L'unico vantaggio di questo, come di tutti gli inferni, è che, qualsiasi cosa uno cerchi, ci trova la casistica completa: qui dell'attraversatore di strisce e di strade in genere, con tanto di varianti afferenti l'antropologia culturale in virtù della composita varietà dei soggetti, che spesso sovrappongono all'odissea da un marciapiede all'altro i riti di passaggio e le esibizioni di virilità o femminilità (se una cosa tanto mostruosa esiste) delle rispettive culture e famiglie e gruppi d'età e livelli mentali, morali e ormonali.
Non sto a diffondermi sul pedone prudente, alla cui categoria mi onoro di appartenere quando non sono sovrappensiero o non sto guardando altrove o parlando o sentendo musica o salutando qualcuno o cercando di riconoscere un essere vivente o un oggetto qualsiasi, anche incorporeo:
l'attraversatore morigerato, attento, il simpatico esemplare da manuale merita tutto il rispetto, e sarebbe certo di grande interesse se appunto non fosse relegato nei manuali. Appena ne vedrò uno in carne ed ossa lo descriverò senza risparmiare nemmeno la tac del mitocondrio. Per il momento ci passo sopra.
Potrei anche tentarne una descrizione in cavo, per differenza e sottrazione, partendo da tutti gli altri tipi e lasciando al lettore volonteroso, cioè il mio lettore ideale (tanti baci!), di completarne la fisionomia unendo i tratti distintivi e ribaltando in positivo il calco. Come una maschera mortuaria. Forse il ritratto si disegnerà da sé, balzando fuori dalla scatola degli attrezzi, uscendo a cavallo dal mundus in cui si era prima gettato. E in cui qualcuno getterà me, se non la smetto con queste citazioni e allusioni.
Quindi non dirò nulla del passante spavaldo, in fila, sulle strisce di una strada vuota, l'aria sicura e allegra come la copertina di un lp d'annata. Un'occasione persa. Peccato!

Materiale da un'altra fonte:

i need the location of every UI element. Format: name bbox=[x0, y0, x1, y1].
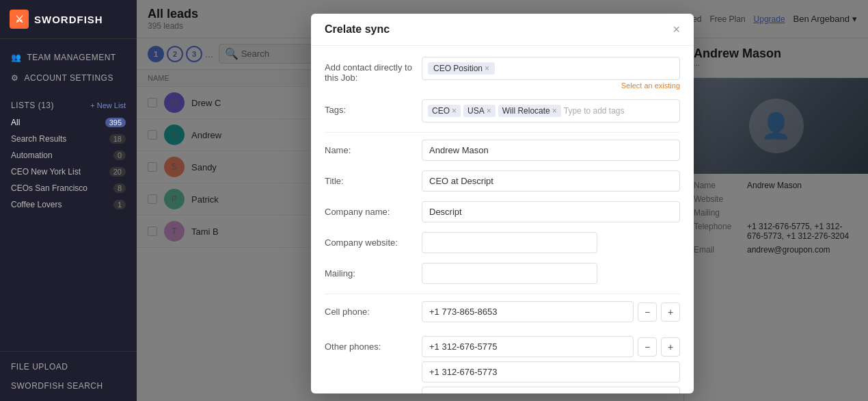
title-field-content bbox=[422, 170, 680, 192]
sidebar-bottom-label: Swordfish Search bbox=[11, 381, 103, 391]
crelate-sync-modal: Crelate sync × Add contact directly to t… bbox=[311, 38, 694, 393]
tags-field-row: Tags: CEO × USA × bbox=[325, 99, 680, 122]
title-field-row: Title: bbox=[325, 170, 680, 192]
sidebar-bottom-label: File Upload bbox=[11, 362, 68, 372]
tags-input-container[interactable]: CEO × USA × Will Relocate × bbox=[422, 99, 680, 122]
other-phone-input-0[interactable] bbox=[422, 336, 634, 357]
logo-text: SWORDFISH bbox=[34, 14, 103, 25]
list-item-count: 8 bbox=[113, 183, 126, 193]
mailing-field-row: Mailing: bbox=[325, 263, 680, 284]
list-item-label: Coffee Lovers bbox=[11, 200, 62, 209]
company-website-field-content bbox=[422, 232, 680, 253]
name-field-content bbox=[422, 140, 680, 161]
job-tag-remove[interactable]: × bbox=[485, 64, 489, 73]
other-phone-minus-button-0[interactable]: − bbox=[638, 337, 657, 357]
name-field-row: Name: bbox=[325, 140, 680, 161]
list-item-count: 395 bbox=[105, 118, 126, 127]
other-phone-input-1[interactable] bbox=[422, 361, 680, 383]
job-tag-container[interactable]: CEO Position × bbox=[422, 57, 680, 80]
sidebar-list-item-automation[interactable]: Automation 0 bbox=[0, 147, 137, 164]
job-field-content: CEO Position × Select an existing bbox=[422, 57, 680, 90]
cell-phone-field-row: Cell phone: − + bbox=[325, 301, 680, 326]
cell-phone-row: − + bbox=[422, 301, 680, 322]
cell-phone-input[interactable] bbox=[422, 301, 634, 322]
company-name-field-content bbox=[422, 201, 680, 222]
title-label: Title: bbox=[325, 170, 413, 186]
list-item-count: 18 bbox=[109, 134, 126, 144]
tag-usa: USA × bbox=[463, 105, 496, 117]
tag-ceo: CEO × bbox=[428, 105, 461, 117]
sidebar-list-header: Lists (13) + New List bbox=[0, 96, 137, 114]
cell-phone-plus-button[interactable]: + bbox=[661, 302, 680, 322]
company-website-label: Company website: bbox=[325, 232, 413, 248]
modal-body: Add contact directly to this Job: CEO Po… bbox=[311, 46, 694, 393]
tag-remove-will-relocate[interactable]: × bbox=[552, 107, 557, 115]
list-item-label: CEOs San Francisco bbox=[11, 183, 87, 193]
name-label: Name: bbox=[325, 140, 413, 155]
tags-label: Tags: bbox=[325, 99, 413, 115]
other-phone-row-0: − + bbox=[422, 336, 680, 357]
sidebar-item-swordfish-search[interactable]: Swordfish Search bbox=[0, 376, 137, 396]
sidebar-item-file-upload[interactable]: File Upload bbox=[0, 357, 137, 376]
job-field-row: Add contact directly to this Job: CEO Po… bbox=[325, 57, 680, 90]
company-website-field-row: Company website: bbox=[325, 232, 680, 253]
list-item-count: 20 bbox=[109, 167, 126, 177]
divider bbox=[325, 132, 680, 133]
tag-remove-ceo[interactable]: × bbox=[452, 107, 457, 115]
other-phone-row-2 bbox=[422, 387, 680, 393]
cell-phone-label: Cell phone: bbox=[325, 301, 413, 317]
sidebar-list-item-ceo-ny[interactable]: CEO New York List 20 bbox=[0, 164, 137, 180]
list-item-count: 0 bbox=[113, 151, 126, 160]
company-name-label: Company name: bbox=[325, 201, 413, 217]
divider-2 bbox=[325, 294, 680, 294]
other-phone-input-2[interactable] bbox=[422, 387, 680, 393]
team-icon: 👥 bbox=[11, 53, 22, 62]
job-tag: CEO Position × bbox=[428, 62, 495, 75]
company-name-field-row: Company name: bbox=[325, 201, 680, 222]
select-existing-link[interactable]: Select an existing bbox=[422, 81, 680, 90]
job-tag-text: CEO Position bbox=[433, 64, 483, 73]
other-phones-label: Other phones: bbox=[325, 336, 413, 352]
sidebar-list-item-all[interactable]: All 395 bbox=[0, 114, 137, 131]
company-name-input[interactable] bbox=[422, 201, 680, 222]
name-input[interactable] bbox=[422, 140, 680, 161]
lists-header-label: Lists (13) bbox=[11, 101, 54, 110]
mailing-field-content bbox=[422, 263, 680, 284]
list-item-label: All bbox=[11, 118, 20, 127]
sidebar-list-item-ceo-sf[interactable]: CEOs San Francisco 8 bbox=[0, 180, 137, 196]
title-input[interactable] bbox=[422, 170, 680, 192]
sidebar-item-team-management[interactable]: 👥 Team Management bbox=[0, 47, 137, 68]
cell-phone-minus-button[interactable]: − bbox=[638, 302, 657, 322]
sidebar-item-label: Account Settings bbox=[25, 73, 113, 83]
sidebar-bottom: File Upload Swordfish Search bbox=[0, 351, 137, 401]
tags-placeholder: Type to add tags bbox=[564, 106, 625, 116]
tag-will-relocate: Will Relocate × bbox=[498, 105, 561, 117]
tag-remove-usa[interactable]: × bbox=[487, 107, 491, 115]
other-phones-field-content: − + bbox=[422, 336, 680, 393]
sidebar-list-item-coffee[interactable]: Coffee Lovers 1 bbox=[0, 196, 137, 213]
sidebar-list-item-search-results[interactable]: Search Results 18 bbox=[0, 131, 137, 147]
sidebar-item-account-settings[interactable]: ⚙ Account Settings bbox=[0, 68, 137, 88]
list-item-label: CEO New York List bbox=[11, 167, 81, 177]
modal-overlay: Crelate sync × Add contact directly to t… bbox=[137, 38, 868, 401]
settings-icon: ⚙ bbox=[11, 73, 19, 83]
job-label: Add contact directly to this Job: bbox=[325, 57, 413, 83]
tags-field-content: CEO × USA × Will Relocate × bbox=[422, 99, 680, 122]
company-website-input[interactable] bbox=[422, 232, 597, 253]
sidebar-logo[interactable]: ⚔ SWORDFISH bbox=[0, 0, 137, 39]
main-content: All leads 395 leads 5/3638 credits used … bbox=[137, 0, 868, 401]
sidebar-item-label: Team Management bbox=[27, 53, 116, 62]
other-phone-plus-button-0[interactable]: + bbox=[661, 337, 680, 357]
sidebar-lists: Lists (13) + New List All 395 Search Res… bbox=[0, 96, 137, 351]
new-list-button[interactable]: + New List bbox=[90, 101, 126, 109]
other-phone-row-1 bbox=[422, 361, 680, 383]
cell-phone-field-content: − + bbox=[422, 301, 680, 326]
main-body: 1 2 3 ... 🔍 Name D Drew C ·· bbox=[137, 38, 868, 401]
mailing-label: Mailing: bbox=[325, 263, 413, 279]
list-item-count: 1 bbox=[113, 200, 126, 209]
other-phones-field-row: Other phones: − + bbox=[325, 336, 680, 393]
mailing-input[interactable] bbox=[422, 263, 597, 284]
list-item-label: Search Results bbox=[11, 134, 66, 144]
modal-header: Crelate sync × bbox=[311, 38, 694, 46]
sidebar-nav: 👥 Team Management ⚙ Account Settings bbox=[0, 39, 137, 96]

Quello che si avvicina di più all'archetipo è l'attraversatore circospetto, che non rinuncia al gesto di difesa neppure quando le carreggiate sono vuote o le auto già ferme a distanza di sicurezza. E' un gesto quasi impercettibile, di solito automatico, che consiste nell'alzare leggermente la mano, pur tenendo il braccio disteso ad assecondare il passo, e quindi ruotando il palmo prima in parallelo all'asfalto e poi aperto, ma appena, senza alcuna implicazione minacciosa, verso la macchina che già si sta fermando o addirittura è già ferma, come a impedirne la corsa immobile ma sempre incipiente, la ripartenza che si suppone nervosa per la sosta imprevista anche quando il conducente è tranquillo e sprizza cortesia. Vedendo gli altri che lo fanno ho realizzato di farlo spesso anch'io. E' la mimesi. O la fifa. Mi chiedo cosa ne direbbe Darwin. Anzi, no. Perché importunarlo con queste scemenze?
Non dico niente nemmeno delle vecchiette spaurite e dei vecchi tremolanti perché a breve rientrerò nella categoria e niente compassione, per favore. Però a volte la sindrome del buon samaritano, a vederli, ti prende lo stesso: l'imperativo categorico di abbreviarne le sofferenze. Con giovamento alle famiglie: doppio, perché si vedrebbero alleviate di un debito, senza farsene una colpa in quanto la disgrazia non sarebbe dipesa da loro, e anzi verrebbero risarcite dalle assicurazioni (ammesso che una volta tanto vogliano adempiere ai loro obblighi).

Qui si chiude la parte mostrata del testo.